27 As the United Kingdom and the Commission have rightly pointed out, however, a buyer who wishes to exclude quota charges from customs value must establish that they are third-party quotas or own quotas granted to the exporter against payment.
28 The reply to the second question should therefore be that quota charges not included in the customs value do not need to be indicated separately in the declaration of customs value.
Question 3
29 In its third question the Finanzgericht Duesseldorf asks, with regard to the customs value of imports from Taiwan subject to Council Regulation (EEC) No 4134/86 of 22 December 1986 on the arrangements for imports of certain textile products originating in Taiwan (OJ 1986 L 386, p. 1), whether third-party quota charges must be treated in the same way as quota charges relating to imports subject to Council Regulation (EEC) No 4136/86 of 22 December 1986 on common rules for imports of certain textile products originating in third countries (OJ 1986 L 387, p. 42).
30 The Finanzgericht points out that the system laid down in Regulation No 4134/86 is not the same as that laid down in Regulation No 4136/86. The latter establishes a system of double controls on export licences which Regulation No 4134/86 does not do.

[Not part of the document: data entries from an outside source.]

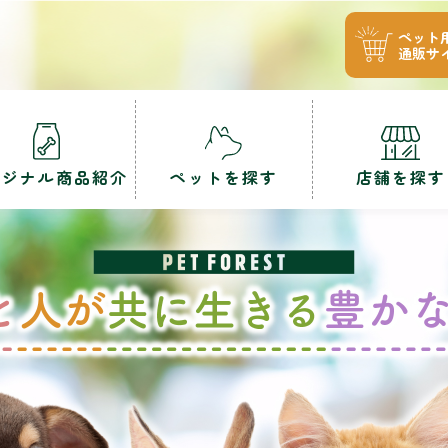
ペット
通販サ
リジナル商品紹介
ペットを探す
店舗を探す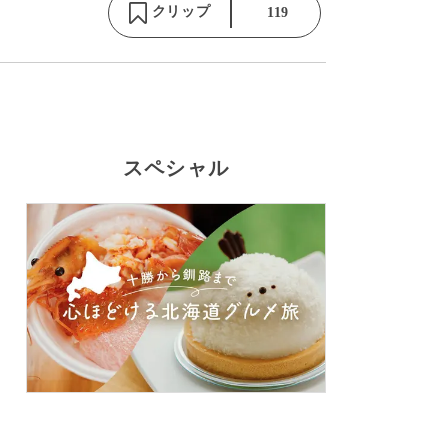
クリップ
119
スペシャル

The Finanzgericht asks whether such a difference may, from the point of view of customs value, justify a difference in the treatment of quota charges under Regulation No 4134/86.

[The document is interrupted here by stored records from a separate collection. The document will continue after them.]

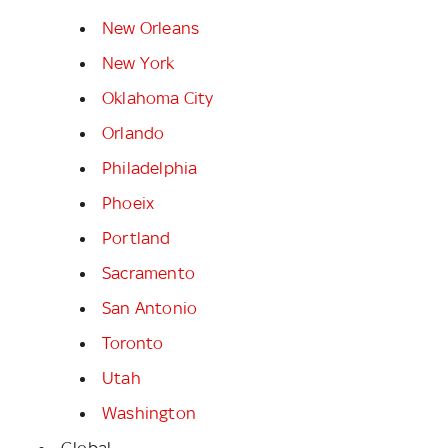
New Orleans
New York
Oklahoma City
Orlando
Philadelphia
Phoeix
Portland
Sacramento
San Antonio
Toronto
Utah
Washington
Global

31 Thierschmidt maintains that it follows from the letter of the Bundesminister fuer Wirtschaft (Federal Minister for the Economy) of 10 March 1993 that the system of double controls introduced in Regulation No 4136/86 applies by analogy to quotas for imports from Taiwan and that the costs of acquiring the corresponding quotas must be treated exactly like charges for quotas under the system of Regulation No 4136/86.

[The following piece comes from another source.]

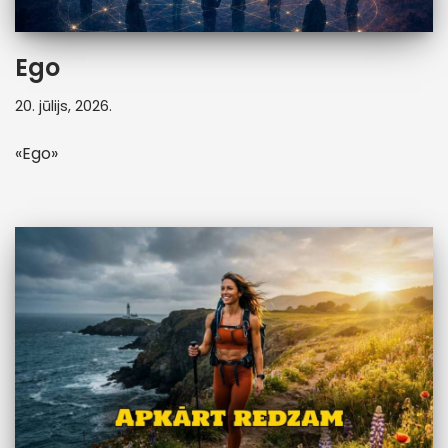
Ego
20. jūlijs, 2026.
«Ego»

32 It is not necessary to examine whether the system of double controls of export licences is applicable to imports of textile products originating in Taiwan since it suffices to point out that any difference in the monitoring systems can have no effect on the treatment of quota charges with regard to customs value, as the Commission has rightly stated.
33 The reply to the third question must therefore be that, as regards the customs value of imports from Taiwan subject to Regulation No 4134/86, third-party quota charges must be treated in the same way as quota charges relating to imports subject to Regulation No 4136/86.



Costs
34 The costs incurred by the United Kingdom and the Commission of the European Communities, which have submitted observations to the Court, are not recoverable. Since these proceedings are, for the parties to the main proceedings, a step in the action pending before the national court, the decision on costs is a matter for that court.



On those grounds,
THE COURT (Fifth Chamber),
in answer to the questions referred to it by the Finanzgericht Duesseldorf by order of 18 May 1993, hereby rules:
Council Regulation (EEC) No 1224/80 of 28 May 1980 on the valuation of goods for customs purposes, as amended by Council Regulation (EEC) No 3193/80 of 8 December 1980, must be interpreted as meaning that:
(1) Quota charges paid by the buyer to the seller in respect of own quotas issued to the latter free of charge are included in the customs value of goods;
(2) Quota charges not included in the customs value of goods do not need to be indicated separately in the declaration of customs value;
(3) As regards the customs value of imports from Taiwan subject to Council Regulation (EEC) No 4134/86 of 22 December 1986 on the arrangements for imports of certain textile products originating in Taiwan, third-party quota charges must be treated in the same way as quota charges relating to imports subject to Council Regulation (EEC) No 4136/86 of 22 December 1986 on common rules for imports of certain textile products originating in third countries.